How far does his academic work inform his fiction? As a law professor, he has written extensively on ethical topics, including the ending of life. "I'm quite interested in issues of guilt and moral responsibility and so that comes up a lot, but I hope in not too intrusive a way. One should try to put this across in a light way. Generally speaking, there isn't anything very sensational that happens in the books, they are really about day-to-day life."
In fact, the books encompass events such as wife-battering, miscarriage and gun-running. But they are written with a delicate humour that prevents their being harrowing. McCall Smith insists that many readers are fed up with "gritty social realism". His aim is to present a picture of the life of ordinary people in Africa (he was born in Zimbabwe), with the astute and humane Ramotswe representing their best qualities.

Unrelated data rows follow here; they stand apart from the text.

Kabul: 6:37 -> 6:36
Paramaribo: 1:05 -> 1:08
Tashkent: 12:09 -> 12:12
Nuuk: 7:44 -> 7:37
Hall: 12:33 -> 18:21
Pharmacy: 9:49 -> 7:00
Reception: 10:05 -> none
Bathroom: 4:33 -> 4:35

Morgan's hero, Takeshi Kovacs, is also a detective, but of a very different sort. "I hope what emerges from Altered Carbon is an understanding of the schizophrenia of the male psyche: on the one hand, might is right, on the other, does it have to be that way? If you're a sensitive person, you're constantly wrestling with that," Morgan says.
Kovacs is an ex-commando and convicted criminal hired to solve a possible murder in the 26th century. It is an era in which the super-rich avoid death by storing copies of their personalities to be decanted into cloned copies of their body. Sardonic, sceptical and savage, Kovacs is both the victim and perpetrator of extreme brutality whose genesis arguably has its roots in Morgan's working life. "[The book] is extremely violent and I think that's been part-fuelled by working in a caring, sharing environment," Morgan says. "The whole EFL persona is so liberal it can barely stand up. You can't rip the head off one of your students because they come out with some racist or sexist crap. You have to say: 'That's very interesting.' Kovacs is my alter ego and does all the things I can't legally and morally do."

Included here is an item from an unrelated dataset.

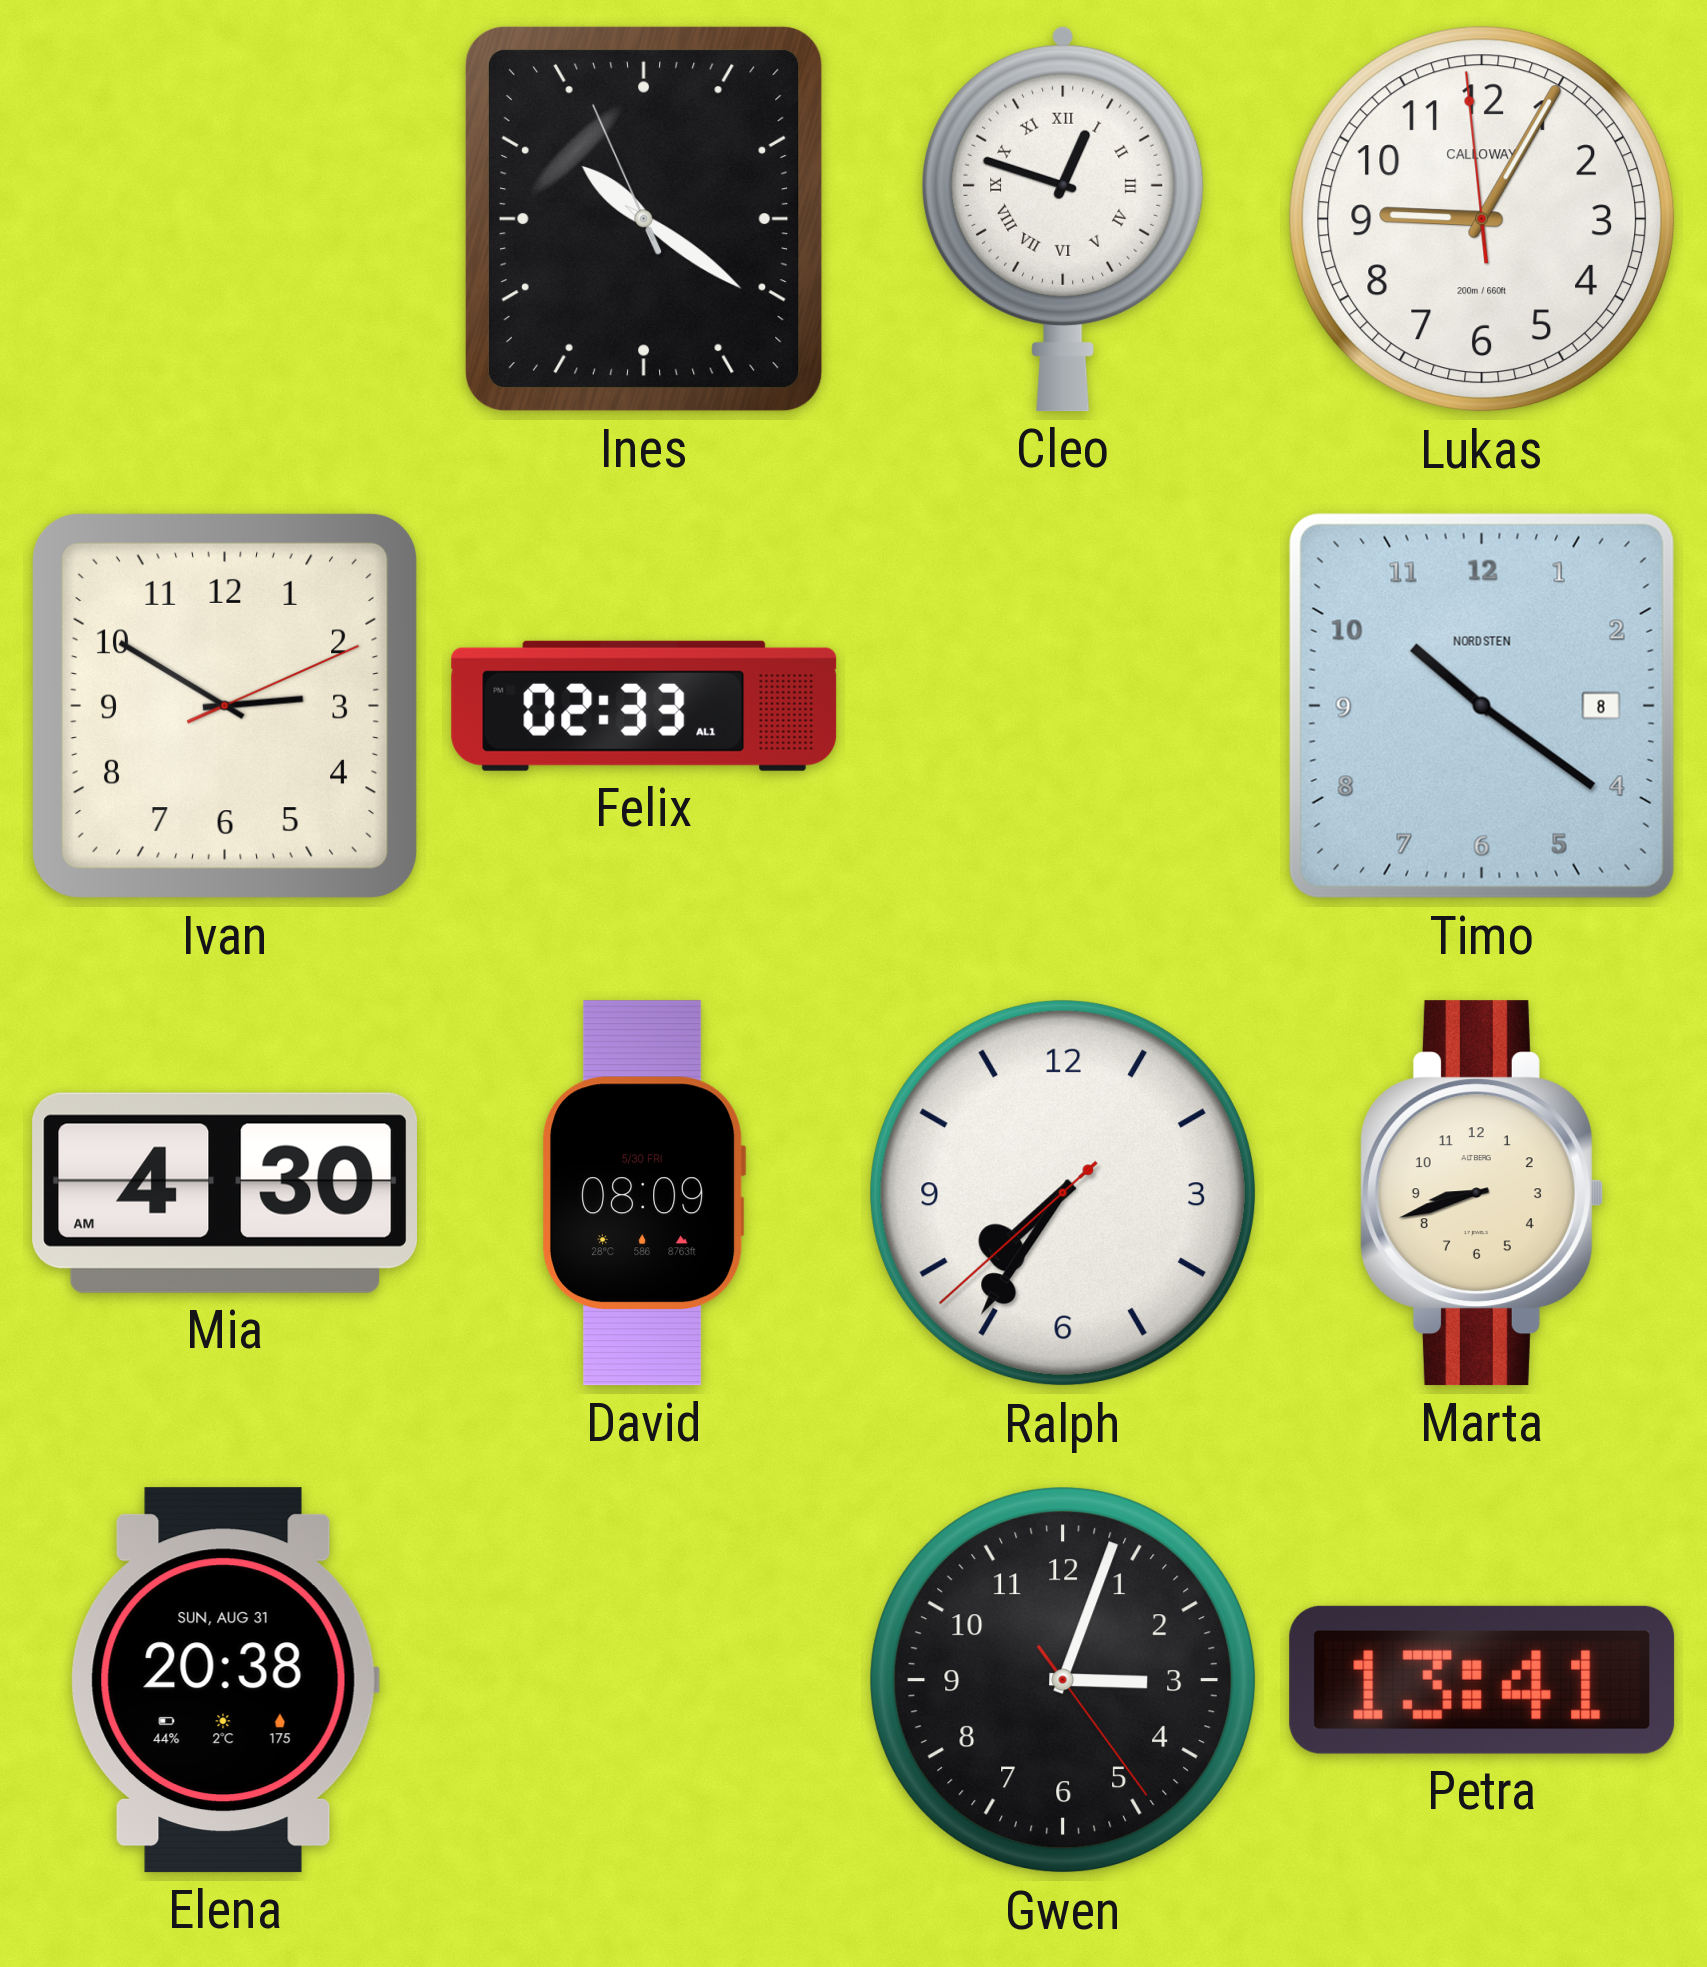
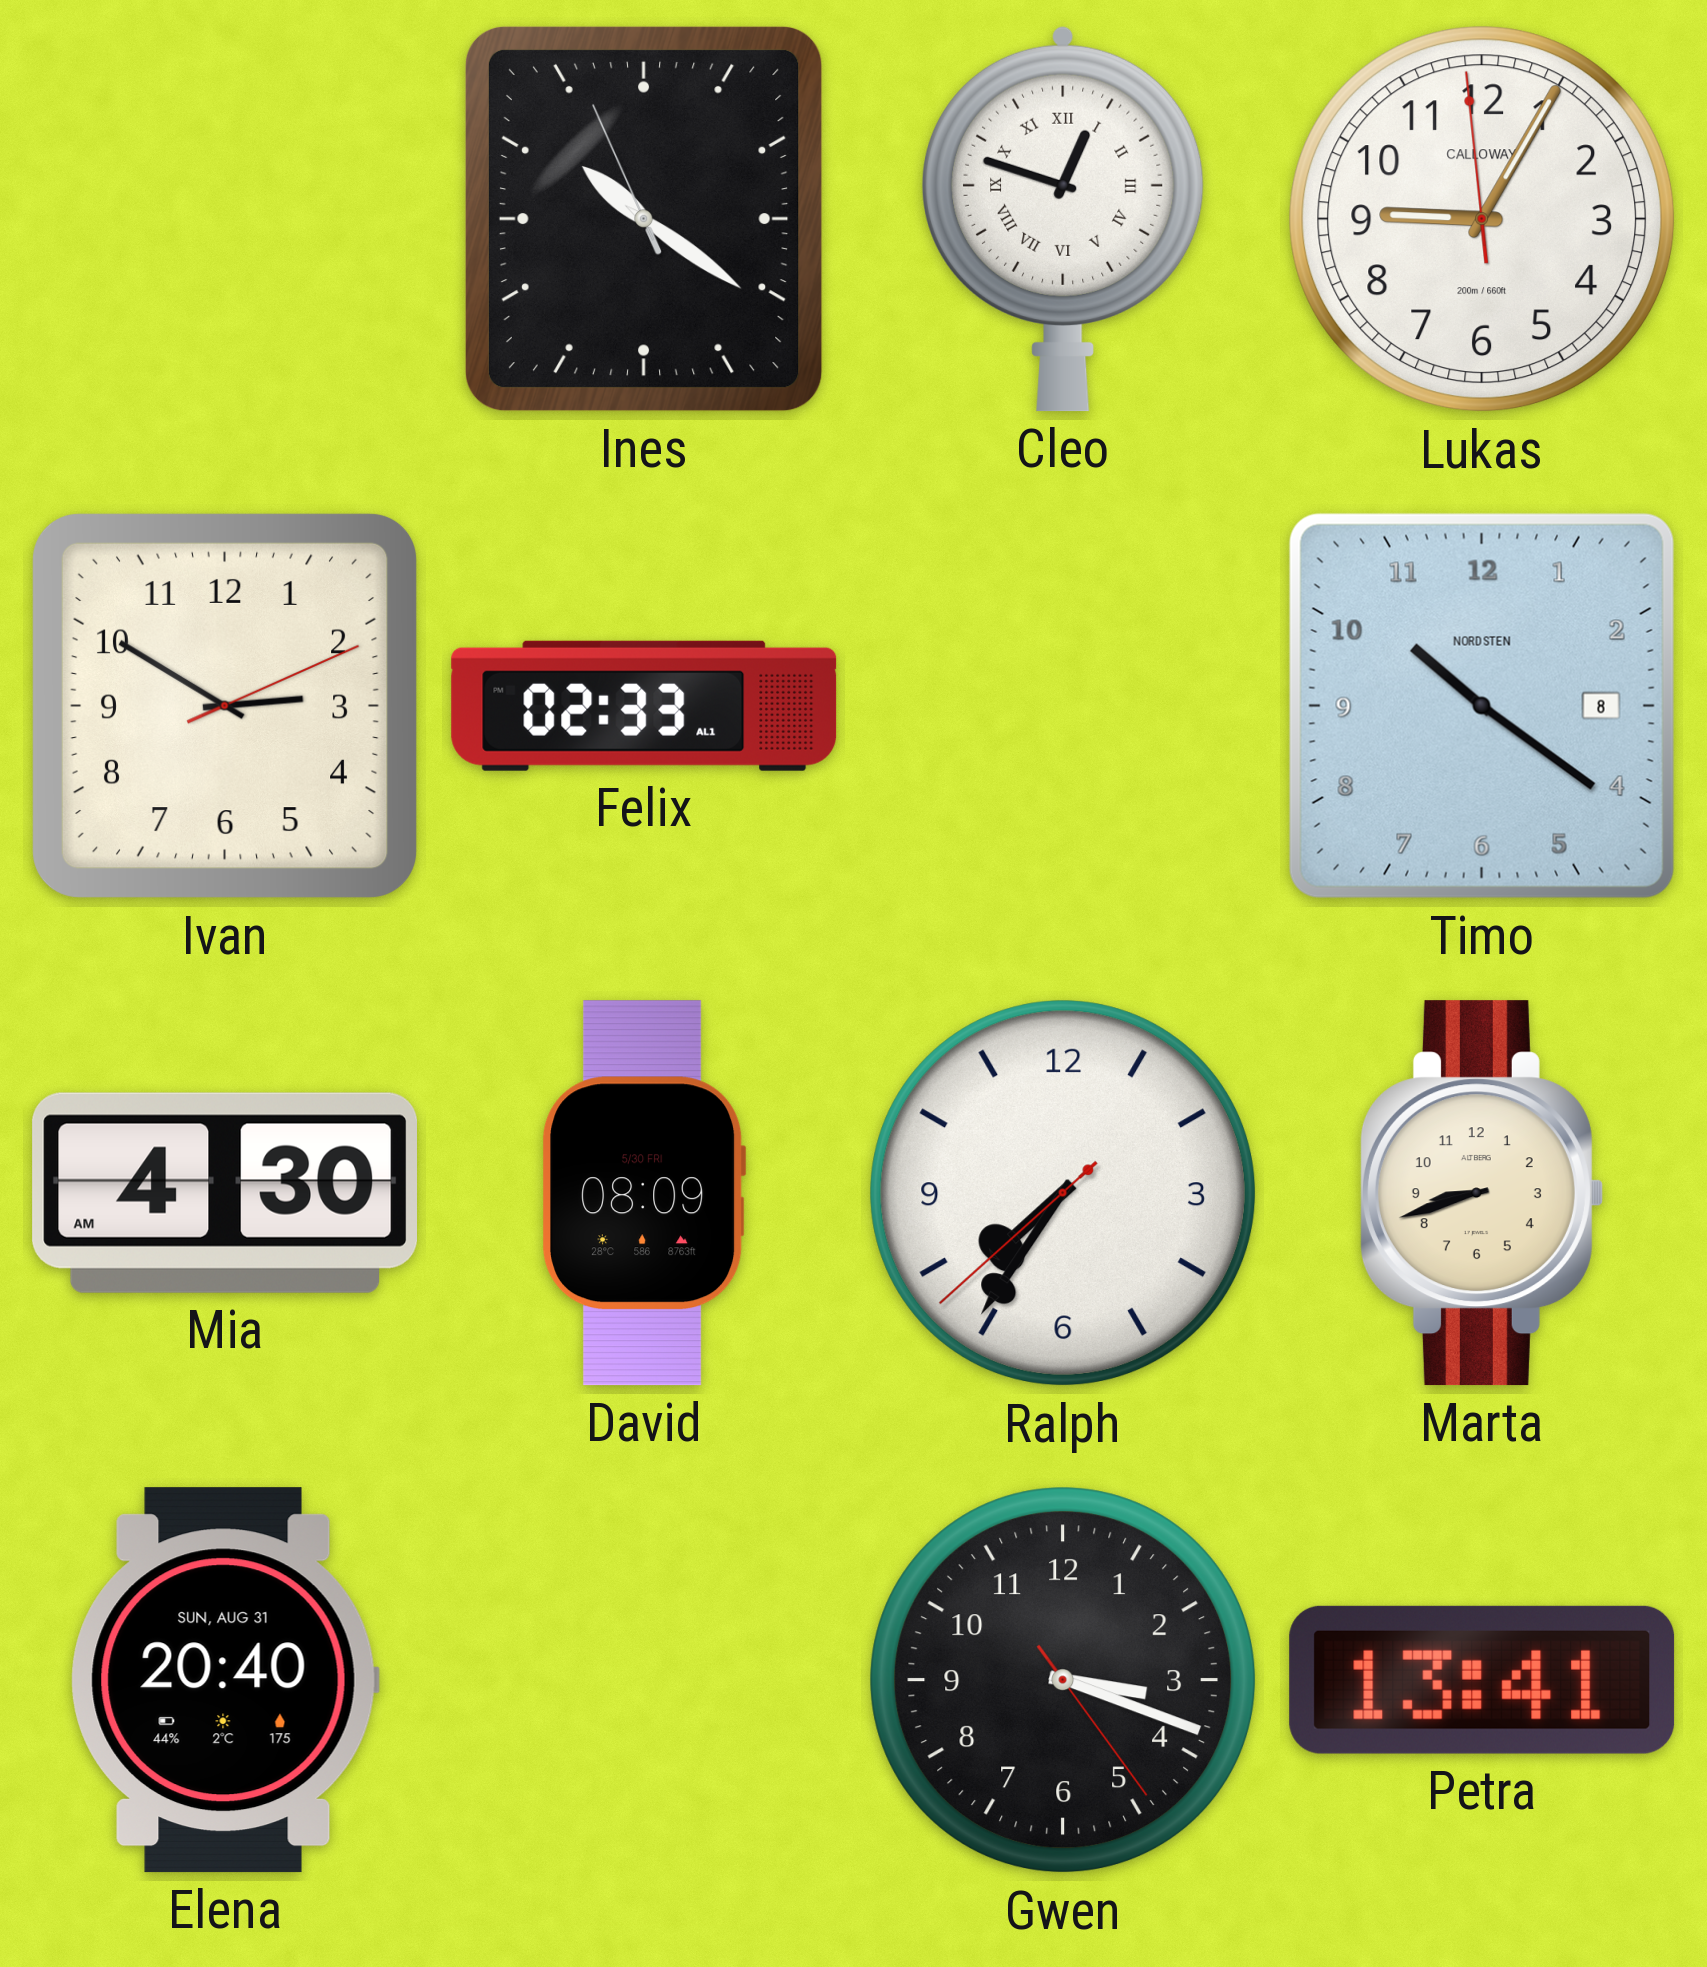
Elena: 20:38 -> 20:40
Gwen: 3:03 -> 3:18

Altered Carbon 's sequel includes an archaeological expedition in the middle of a war zone, partly inspired by the jockeying for position in the research assessment exercise. Rival factions are researching Martian society, with large grants for those who say Martians are just like humans, while those who highlight the differences between the two cultures face not only dwindling grants but, on occasion, death squads.
"I was able to play up the idea of academic rivalry, academic venality, academic ego - there is a bit of the jungle in academe," Morgan says.
His colleagues have welcomed his success, but he suspects he would have had a rougher time had he worked in an English studies department where popular fiction might be seen as trash. "What annoys me is that when somebody excels in genre fiction, it tends to get extracted and put somewhere else in the canon. William Gibson's last two novels were published not as science fiction but in Penguin fiction. There is this sense that 'he's better than that now'."
One of Morgan's teachers once remarked that science fiction had not yet produced a great novel, although it might at some stage. "I remember thinking, even at 16, that's an enormously bigoted thing to say."
And how have McCall Smith's colleagues at Edinburgh reacted to the Ramotswe books? "Some of them read them. I suspect most of them don't. People aren't hostile to them, but I don't think there's a particular interest. For the most part, it's a different world."
Wait till the eccentric philology professors appear on the scene.
Altered Carbon is published by Gollancz, £10.99. The Kalahari Typing School for Men is published by Polygon, £8.99.